The others protested they didn’t need help. “Yes, ye do,” said Dan. “Ye could never put him in yerself.” The men said they’d show him if they couldn’t, and Blazes, who had listened in some bewilderment to the argument, found himself seized, hoisted up and carried, kicking violently, to the cells. There were three of these, and all the other prisoners were crammed in the first. Each had obligingly gone to sleep as soon as he was shut in, and roused too late as each newcomer intruded.

“Wait a bit, Ned,” said Dan, as the men were leaving the station. “Hadn’t ye better bring back a bottle for Blazes? He’ll want a drink, an’ ye wouldn’t see a mate do a perish.”

Ned went off post haste for a bottle, and when he brought it back, Dan ushered him into Blazes’ cell and shut them both in.

“Four,” said Dan. “If I could get that Darby in I’d be aisy in me mind. He’s too big an’ bullocky to handle be force.”

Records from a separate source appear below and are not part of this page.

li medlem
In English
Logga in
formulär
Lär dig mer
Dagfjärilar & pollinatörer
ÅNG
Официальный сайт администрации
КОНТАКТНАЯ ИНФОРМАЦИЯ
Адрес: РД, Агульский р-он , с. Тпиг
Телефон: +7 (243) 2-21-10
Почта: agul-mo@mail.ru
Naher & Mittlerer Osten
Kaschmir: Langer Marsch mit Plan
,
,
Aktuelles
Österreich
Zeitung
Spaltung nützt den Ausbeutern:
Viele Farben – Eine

A fight between Dolly Grey and “Cocky” Smith gave him his next chance. Dolly Grey was climbing on the bar and calling for cheers for Harrow. “Harrow on th’ Hill,” he cried, waving a glass and showering beer in circles, “Harrow on th’ Hill f’rever.” Cocky Smith objected, saying he was a farmer and had ploughed and harrowed before Dolly Grey was pupped. “Ye couldn’t harrer no ’ills roun’ ’ere,” he asserted positively. “They’re that steep th’ harrer ’ud fall off ’em, t’ say nothing o’ bein’ too stony for a plough t’ touch.”

“Fines’ Hill in th’ worl’,” said Dolly, angrily. “Don’ you ’nsult Harrow—you never saw Harrow—y’ wouldn’t know Harrow if....” Cocky Smith violently cursed him and all his harrows together, and Dolly attacked him instantly.

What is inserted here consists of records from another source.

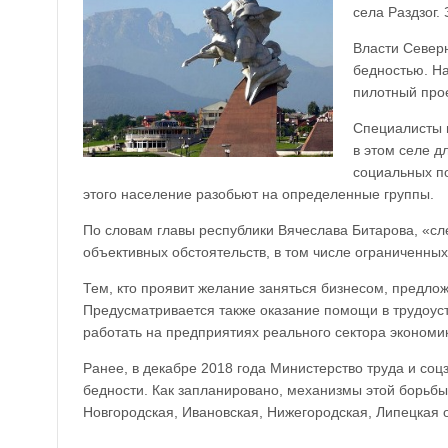
села Раздзог.
Власти Север
бедностью. Н
пилотный прое
Специалисты 
в этом селе д
социальных по
этого население разобьют на определенные группы.
По словам главы республики Вячеслава Битарова, «сл
объективных обстоятельств, в том числе ограниченных
Тем, кто проявит желание заняться бизнесом, предло
Предусматривается также оказание помощи в трудоуст
работать на предприятиях реального сектора экономи
Ранее, в декабре 2018 года Министерство труда и со
бедности. Как запланировано, механизмы этой борьбы 
Новгородская, Ивановская, Нижегородская, Липецкая о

“Now ye wouldn’t let that poor lad be gettin’ the pretty face of him spoilt,” insinuated Dan, and with very little persuasion he had the men carrying the pair to the cells.

“Six,” said Dan. “Two at a time’ll soon thin ’em out.” He caught another of the station men by the shoulder as he left the station, pulled him inside and shut the outer door quickly. He was the last man going out, and the others never missed him, and Dan was too expert for a single man to give him more than a slight scuffle.

“Seven,” he said. “If only I had Darby the Bull I cud handle the rest.”

But Darby refused to be caught. The more he drank the more stolid and bull-like he became, and he clung to the others like a leech. “Can’t leave ’em,” he said to Dan’s persuasions to come and have a quiet drink, and come and see something he had to show him, and that a girl outside wanted to speak to him. “Can’t leave ’em. Y’ see I’m lookin’ arter ’em. They might get drunk an’ get into trouble wi’ the polis.”